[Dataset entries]
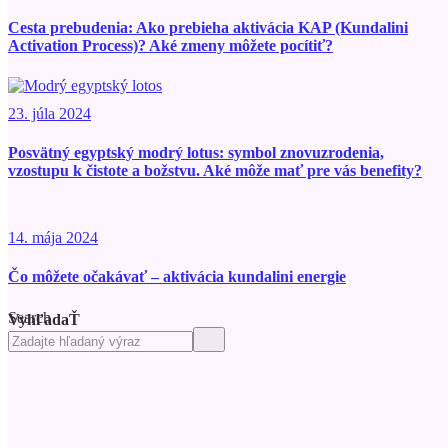
Cesta prebudenia: Ako prebieha aktivácia KAP (Kundalini
Activation Process)? Aké zmeny môžete pocítiť?
23. júla 2024
Posvätný egyptský modrý lotus: symbol znovuzrodenia,
vzostupu k čistote a božstvu. Aké môže mať pre vás benefity?
14. mája 2024
Čo môžete očakávať – aktivácia kundalini energie
Search
VyhľadaŤ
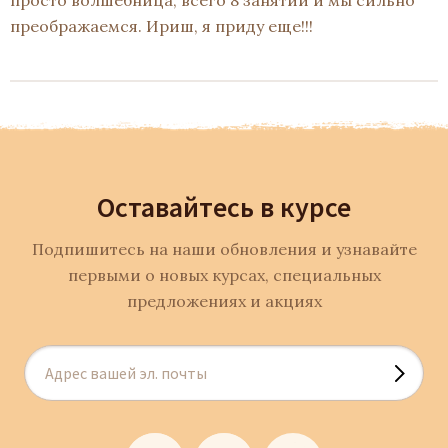
просто волшебница, всего 8 занятий и мы сильно
преображаемся. Ириш, я приду еще!!!
Оставайтесь в курсе
Подпишитесь на наши обновления и узнавайте
первыми о новых курсах, специальных
предложениях и акциях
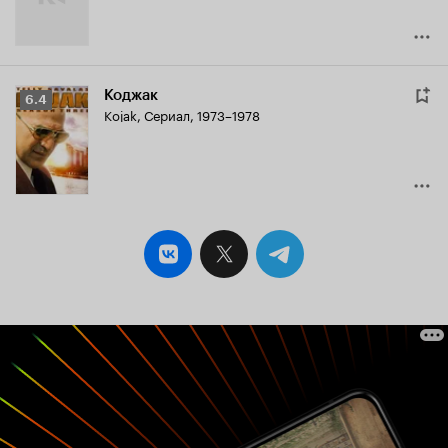
Коджак
Рейтинг
6.4
Kojak
,
Сериал, 1973–1978
Кинопоиска
6.4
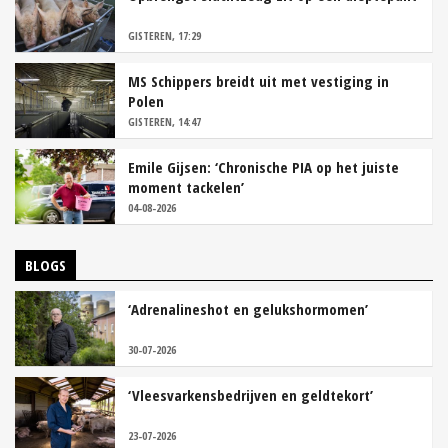
GISTEREN, 17:29
MS Schippers breidt uit met vestiging in
Polen
GISTEREN, 14:47
Emile Gijsen: ‘Chronische PIA op het juiste
moment tackelen’
04-08-2026
BLOGS
‘Adrenalineshot en gelukshormomen’
30-07-2026
‘Vleesvarkensbedrijven en geldtekort’
23-07-2026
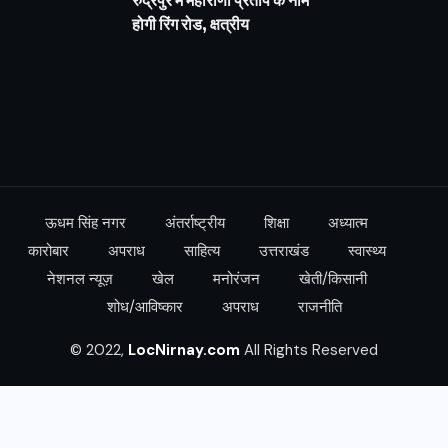
रुद्रपुर में महाराणा प्रताप के नाम
होगी रिंग रोड, क्षत्रीय
ऊधम सिंह नगर
अंतर्राष्ट्रीय
शिक्षा
अध्यात्म
कारोबार
अपराध
साहित्य
उत्तराखंड
स्वास्थ्य
नेशनल न्यूज़
खेल
मनोरंजन
खेती/किसानी
शोध/आविष्कार
अपराध
राजनीति
© 2022,
LocNirnay.com
All Rights Reserved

● Required work
Skip the pictures. Restate exactly the lines from the start of the entries through the line containing "просто волшебница, всего", both ends included.

● Answer space
Cesta prebudenia: Ako prebieha aktivácia KAP (Kundalini
Activation Process)? Aké zmeny môžete pocítiť?
23. júla 2024
Posvätný egyptský modrý lotus: symbol znovuzrodenia,
vzostupu k čistote a božstvu. Aké môže mať pre vás benefity?
14. mája 2024
Čo môžete očakávať – aktivácia kundalini energie
Search
VyhľadaŤ
просто волшебница, всего 8 занятий и мы сильно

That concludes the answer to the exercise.